The Shenzhen Stock Exchange. Photo: Wikimedia Commons/Stang

The Chinese government will push the reform of the Shenzhen stock exchange’s growth enterprise market (GEM) board and launch a pilot registration system for listing candidates.

The latest moves were aimed at deepening the reform, improving the fundamentals and enhancing the functions of the capital market.

The announcement came after a meeting of the Central Comprehensively Deepening Reform Commission, chaired by Party Secretary Xi Jinping, on Monday.

China will create a standardized, transparent and open capital market and push forward the fundamental reforms of issuance, listing, information disclosure, trading and delisting systems of the GEM board.

In the past, it was very difficult to list and delist a company on the GEM board. After the reforms, the procedures to list and delist a company will be simplified. Earnings requirements for GEM companies will also be loosened as these new businesses usually have a long investment period.

A set of new rules will be released by the China Securities Regulatory Commission and the Shenzhen Stock Exchange soon.

Software industry

China’s software companies saw their combined revenue down 6.2% to 1.41 trillion yuan (US$200.09 billion) in the first quarter of this year from one year ago. The net profit of these firms fell 13.1% to 166.7 billion yuan.

The country’s software sector was hit by the Covid-19 outbreak as software companies’ revenue, profits, exports and workers’ salaries decreased significantly in the first three months of this year, according to the Ministry of Industry and Information Technology. Technical services and tendering projects were suspended due to the epidemic.

Household appliances

Total retail sales of China’s household appliances declined 35.8% to 120.4 billion yuan in the first quarter of this year from a year earlier, according to the China Electronic Information Industry Development Research Institute under the Ministry of Industry and Information Technology.

Offline appliance sales dropped 51.6% to 57.8 billion yuan from 119.5 billion yuan. Online sales decreased 2% to 62.6 billion yuan from 63.9 billion yuan, representing 52% of total retail sales. It was the first time that online sales contributed more than half of the total sales.

Company news

Guizhou Maotai, a Chinese liquor maker, said its net profit rose 16.4% to 13.16 billion yuan in the first quarter of this year from the same period last year. Revenue grew 12.76% to 24.41 billion yuan.

Huaxia Bank, a Shanghai-listed company, said it had gained approval from the China Banking and Insurance Regulatory Commission (CBIRC) to set up a wealth management arm, Huaxia Wealth Management Co Ltd. The company said it will seek another approval from the CBIRC when the new unit is ready to commence operations.
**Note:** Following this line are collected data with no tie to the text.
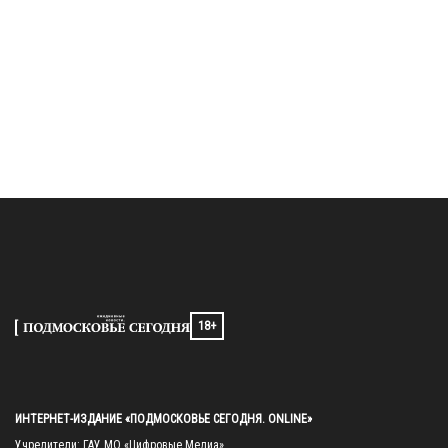
18+
ИНТЕРНЕТ-ИЗДАНИЕ «ПОДМОСКОВЬЕ СЕГОДНЯ. ONLINE»
Учредители: ГАУ МО «Цифровые Медиа»
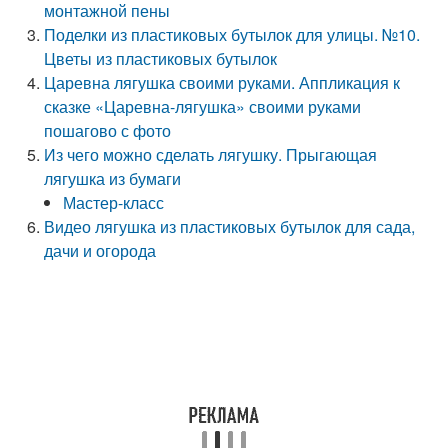
монтажной пены
Поделки из пластиковых бутылок для улицы. №10.
Цветы из пластиковых бутылок
Царевна лягушка своими руками. Аппликация к
сказке «Царевна-лягушка» своими руками
пошагово с фото
Из чего можно сделать лягушку. Прыгающая
лягушка из бумаги
Мастер-класс
Видео лягушка из пластиковых бутылок для сада,
дачи и огорода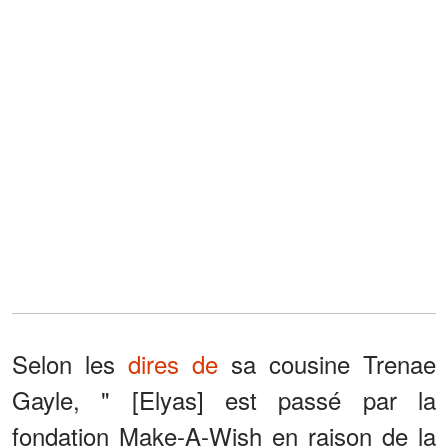
Selon les
dires de
sa cousine Trenae
Gayle, " [Elyas] est passé par la
fondation Make-A-Wish en raison de la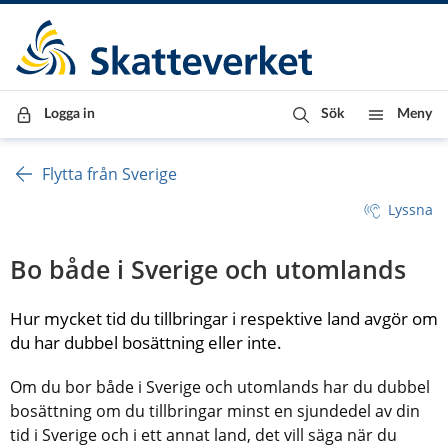
Till innehåll
Till navigationen
Till chattrobot
Logga in
Sök
Meny
Flytta från Sverige
Lyssna
Bo både i Sverige och utomlands
Hur mycket tid du tillbringar i respektive land avgör om 
du har dubbel bosättning eller inte.
Om du bor både i Sverige och utomlands har du dubbel 
bosättning om du tillbringar minst en sjundedel av din 
tid i Sverige och i ett annat land, det vill säga när du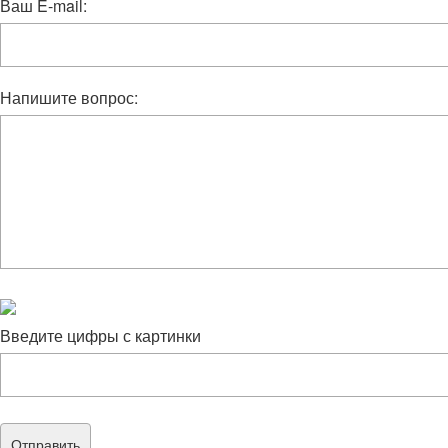
Ваш E-mail:
Напишите вопрос:
Введите цифры с картинки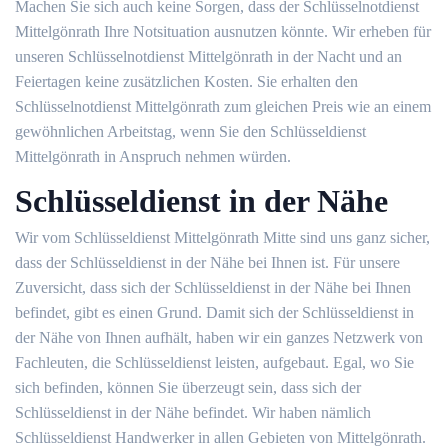
Machen Sie sich auch keine Sorgen, dass der Schlüsselnotdienst
Mittelgönrath Ihre Notsituation ausnutzen könnte. Wir erheben für
unseren Schlüsselnotdienst Mittelgönrath in der Nacht und an
Feiertagen keine zusätzlichen Kosten. Sie erhalten den
Schlüsselnotdienst Mittelgönrath zum gleichen Preis wie an einem
gewöhnlichen Arbeitstag, wenn Sie den Schlüsseldienst
Mittelgönrath in Anspruch nehmen würden.
Schlüsseldienst in der Nähe
Wir vom Schlüsseldienst Mittelgönrath Mitte sind uns ganz sicher,
dass der Schlüsseldienst in der Nähe bei Ihnen ist. Für unsere
Zuversicht, dass sich der Schlüsseldienst in der Nähe bei Ihnen
befindet, gibt es einen Grund. Damit sich der Schlüsseldienst in
der Nähe von Ihnen aufhält, haben wir ein ganzes Netzwerk von
Fachleuten, die Schlüsseldienst leisten, aufgebaut. Egal, wo Sie
sich befinden, können Sie überzeugt sein, dass sich der
Schlüsseldienst in der Nähe befindet. Wir haben nämlich
Schlüsseldienst Handwerker in allen Gebieten von Mittelgönrath.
The Bank of China said in a statement on Monday that it had adjusted some of its foreign currency spread for its Wai Hui Bao, or literally “foreign exchange treasury,” products for the period between this Monday and Friday due to extra volatility in the global forex market. The bank urged its customers to beware of market risks.

The Industrial and Commercial Bank of China said it had stopped opening positions for the trading of commodities including crude oil, natural gas, copper and soybean from Tuesday. The bank said customers can still close and transfer positions.

Alibaba Group said Jiang Fan, one of its 36 partners, had been removed from his position due to an “improper handling of family problems,” which had a negative impact on the company’s reputation. Jiang, reportedly a rising star at Alibaba, was demoted from senior group vice-president to group vice-president and forfeited his bonuses for the last financial year.

Jiang had previously apologized for an alleged extramarital affair and said he was willing to face an internal inquiry by the company.